"I see blood on her, but--the maid is unharmed!" cried one man in
disbelief.
"There's blood in the grass!" cried another.
"It's a miracle!" cried a woman in a quivering voice as she sank to her
knees and raised her hands to the sky. "Gods be praised!"
Old Geth surveyed the scene with a sage and skeptical eye, considering
all as he shook his tired old head, looking down at the mysteriously
unharmed girl. She had suffered so much already.
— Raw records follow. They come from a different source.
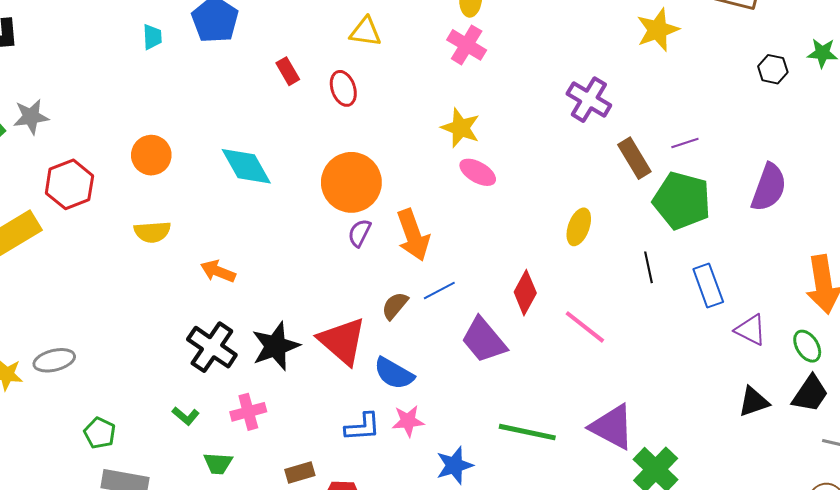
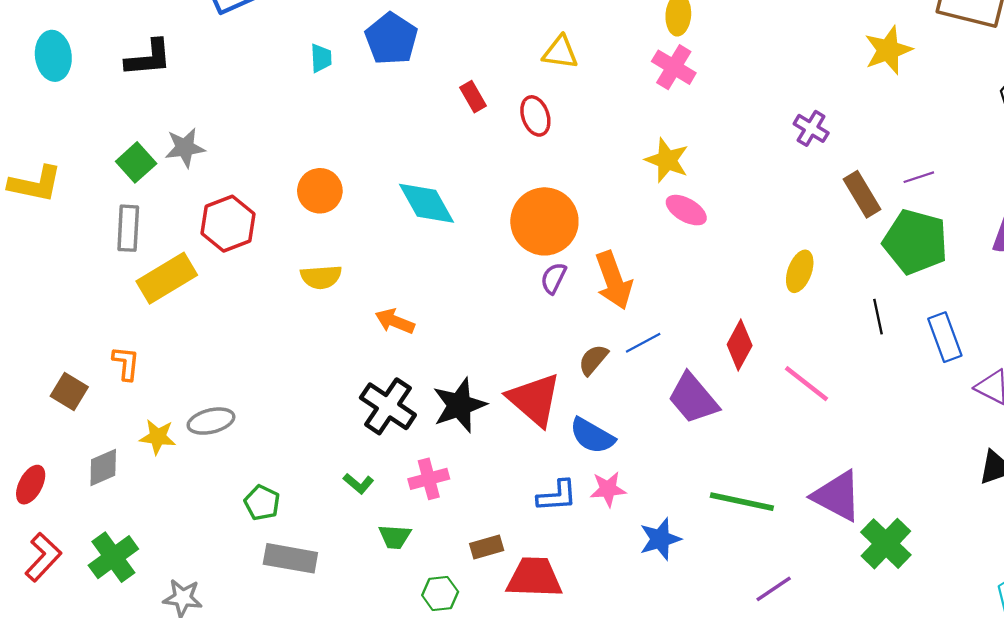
purple cross: (589, 100) -> (811, 128), size x0.7

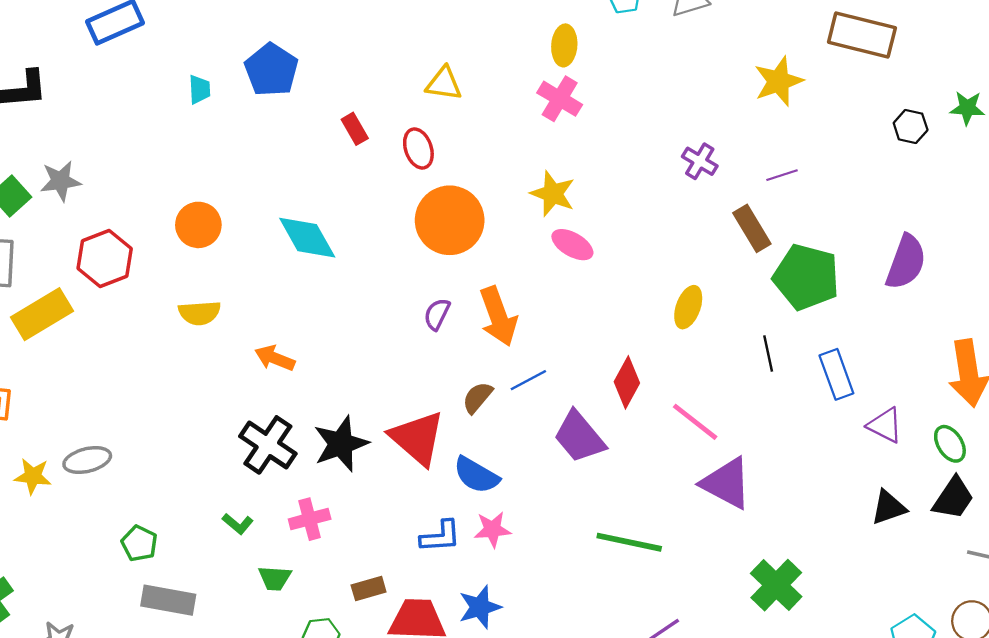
purple line: (919, 177) -> (782, 175), moved
orange circle: (544, 221) -> (450, 220), moved
purple triangle: (837, 496) -> (726, 483), moved
blue star: (660, 539) -> (480, 607), moved

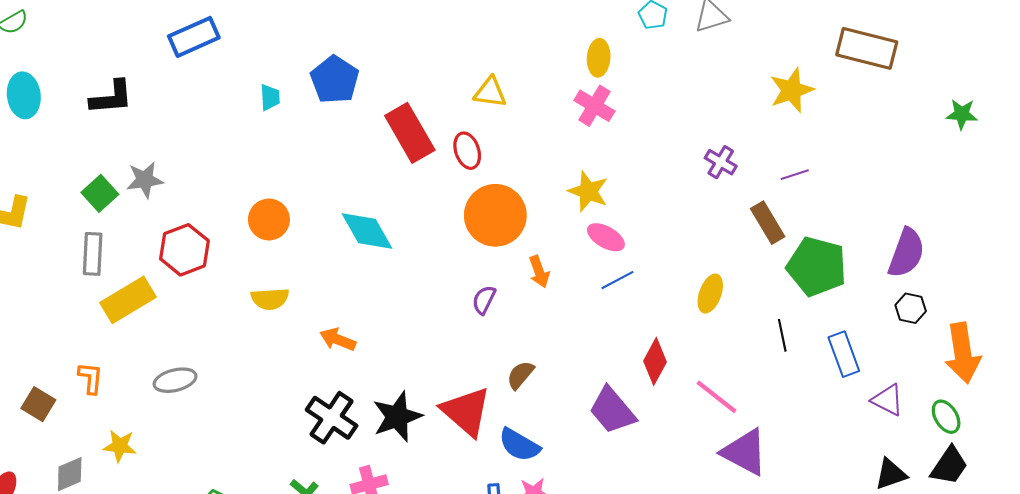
black hexagon: (911, 126) -> (911, 308), moved
red rectangle: (355, 129) -> (410, 133), size x2.0
orange arrow: (498, 316) -> (539, 272), moved, size x0.6
blue line: (528, 380) -> (617, 280), moved
gray ellipse: (87, 460) -> (175, 380), moved

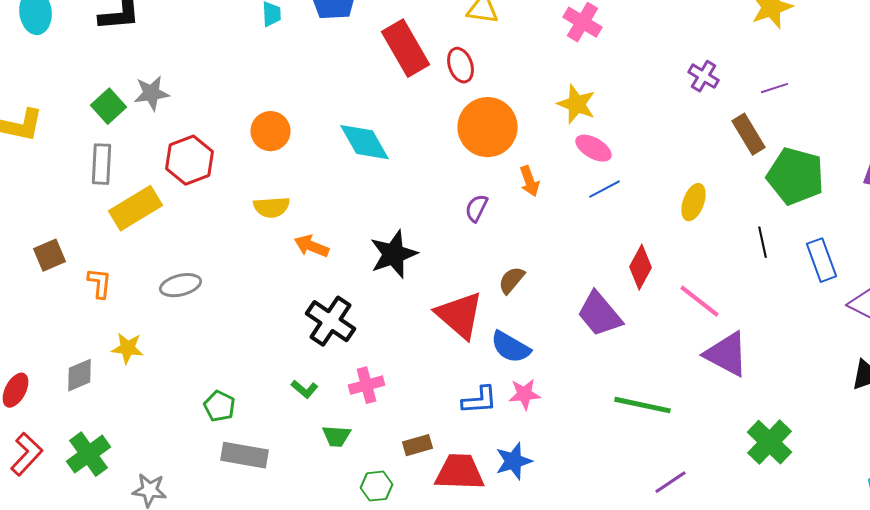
orange arrow: (338, 339) -> (312, 246), moved
brown square: (38, 404) -> (50, 255), moved, turned 36
black star: (397, 417) -> (394, 254), moved

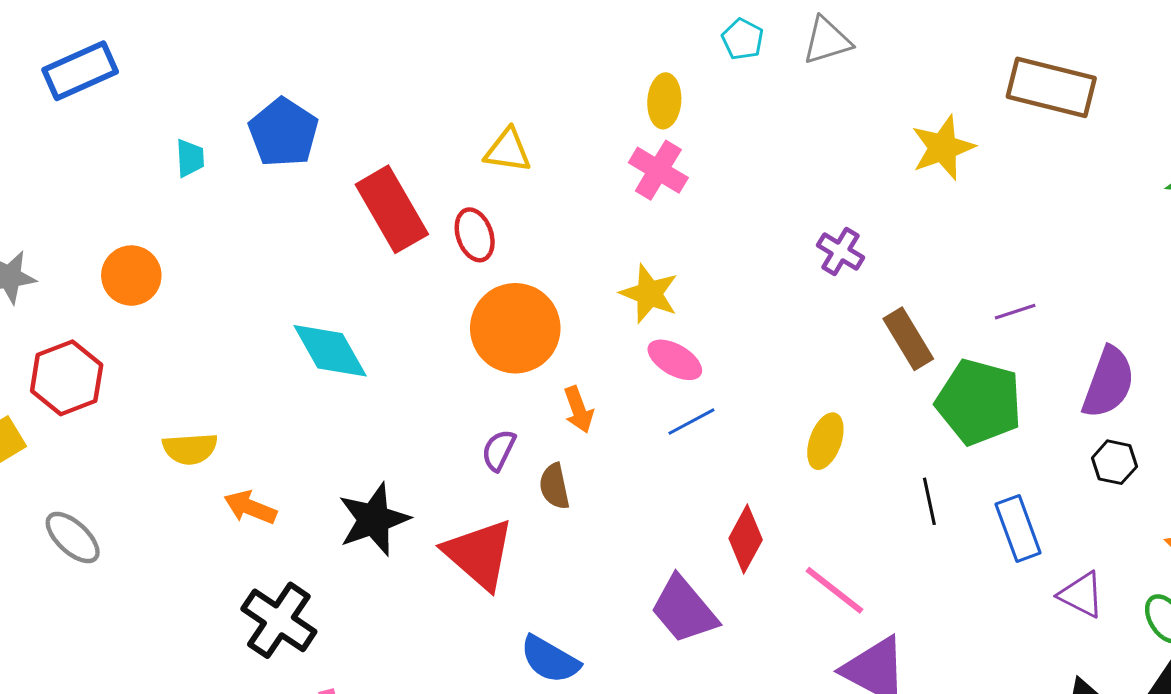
purple line: (774, 88) -> (1015, 312), moved
orange circle: (270, 131) -> (131, 276), moved
brown semicircle: (512, 280) -> (554, 486), moved, turned -52
gray ellipse: (180, 285) -> (73, 538), moved, turned 57
red triangle: (460, 315) -> (479, 554), moved

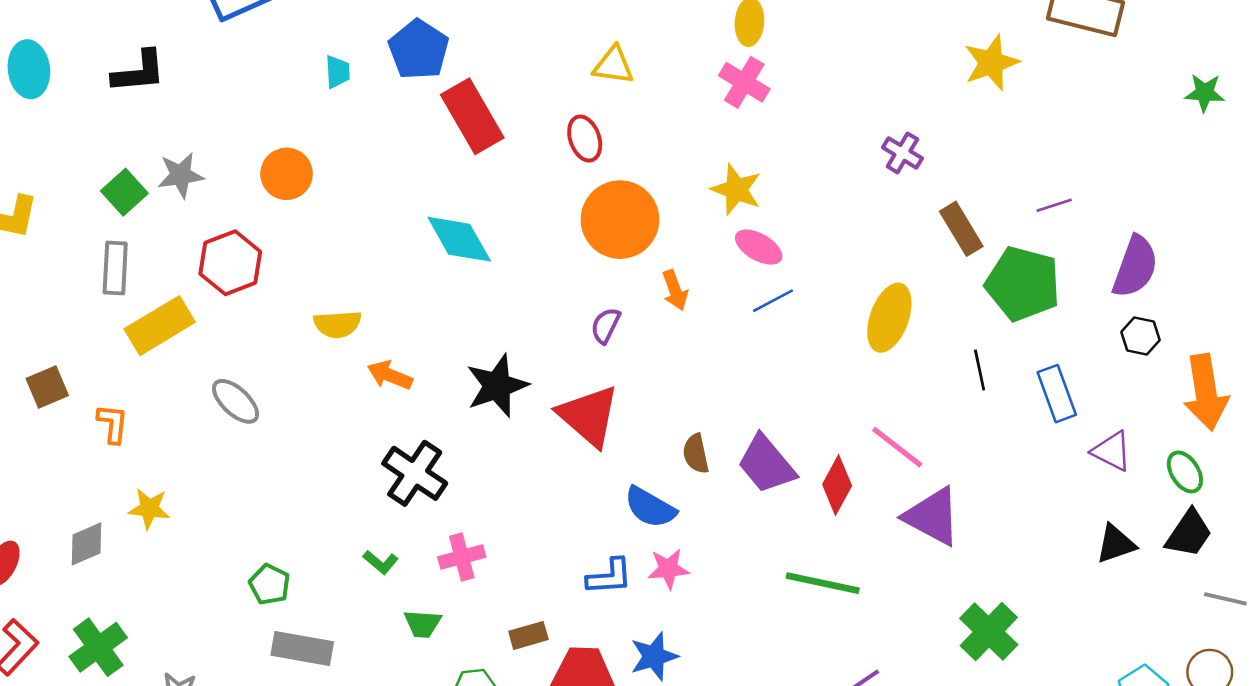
red rectangle: (392, 209) -> (472, 116), moved
yellow ellipse: (825, 441) -> (889, 318), size x1.4
brown semicircle: (554, 486) -> (696, 454), moved
red diamond: (746, 539) -> (837, 485), moved

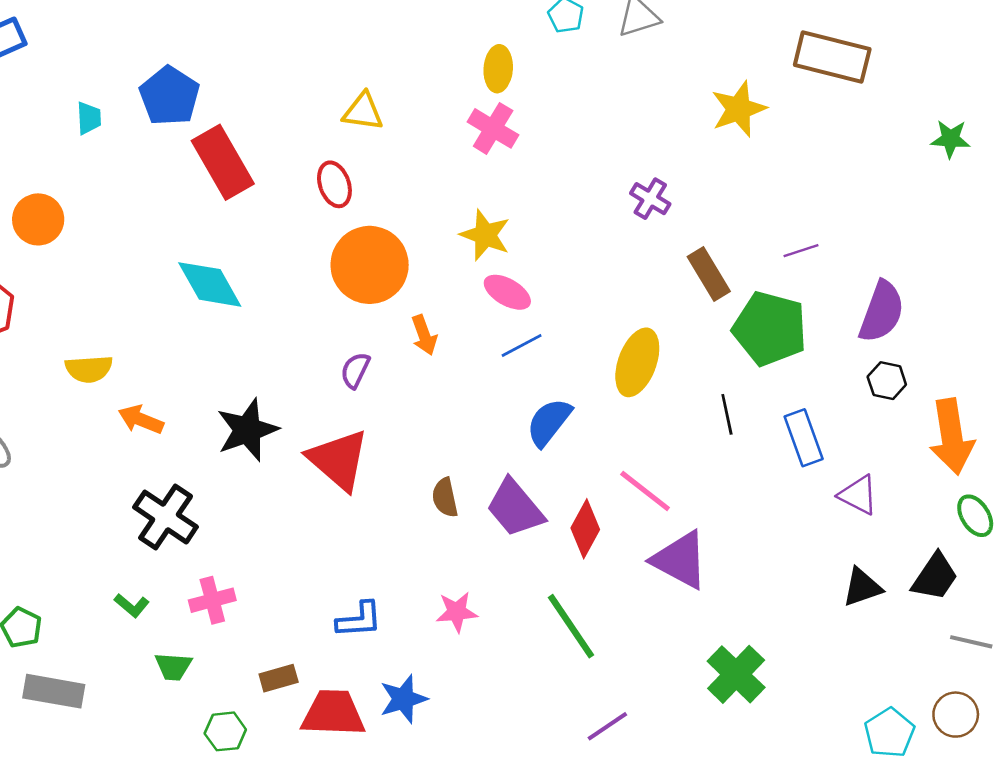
green ellipse: (1185, 472) -> (975, 516), moved
blue semicircle: (650, 507) -> (549, 422), moved, turned 98
pink star: (668, 569) -> (457, 612), moved
green line: (823, 583) -> (571, 626), turned 44

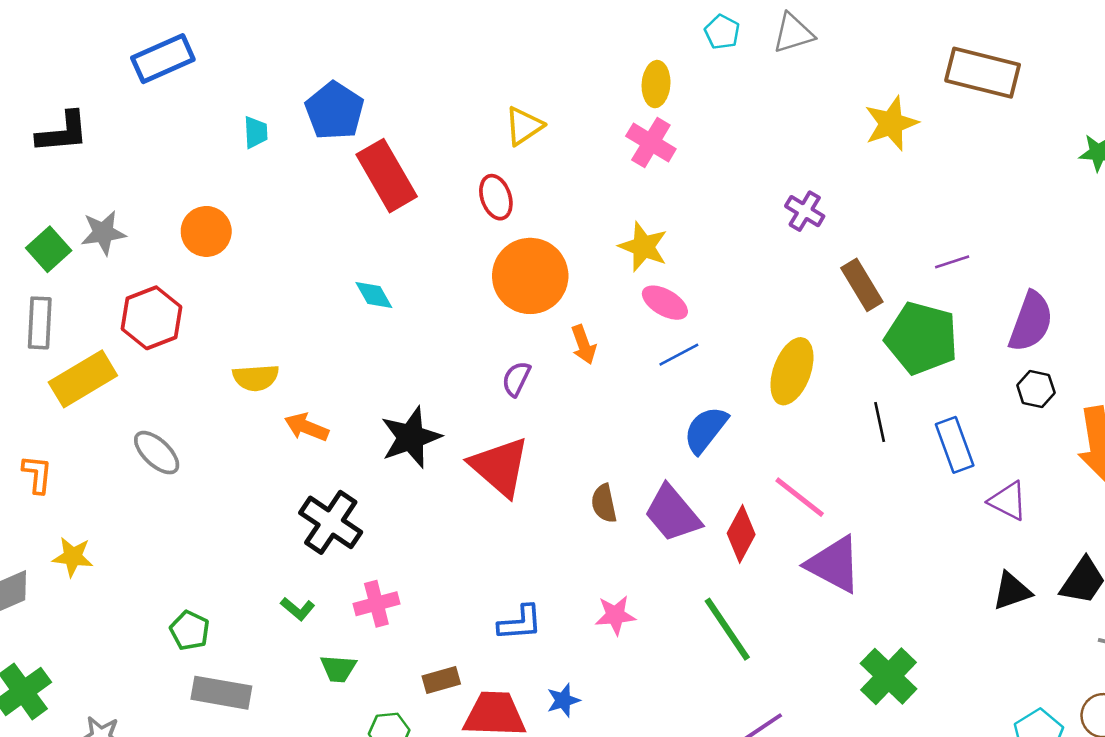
yellow triangle: (363, 112) -> (524, 126), turned -42
cyan diamond: (210, 284) -> (374, 295), size x0.6
blue star: (403, 699) -> (563, 700), size x0.7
What Slavemaster
Habrunt had accomplished was good enough at the fore, but--where would
it lead to in the end?
But finally he threw up his hands in the air and bowed low his hoary
white-haired old head, as he cried out loudly with the others, "Ahh,
what a miracle is done here, for with mine own eyes did I see the
cruelly flayed flesh of this poor wretched girl, and her wounds all
laid open like gaping mouths and the slitted bellies of so many gutted
fish!"
"Aye," cried out a stout middle-aged slave-woman, picking up on the
pretense the better to seem a part of the miracle herself, although she
could not have cared less if Si'Wren had lived or died. "The red flesh
closed up again before my very eyes!"
Si'Wren, watching them all as if they were mad, found no difficulty in
holding her peace in the face of such folly.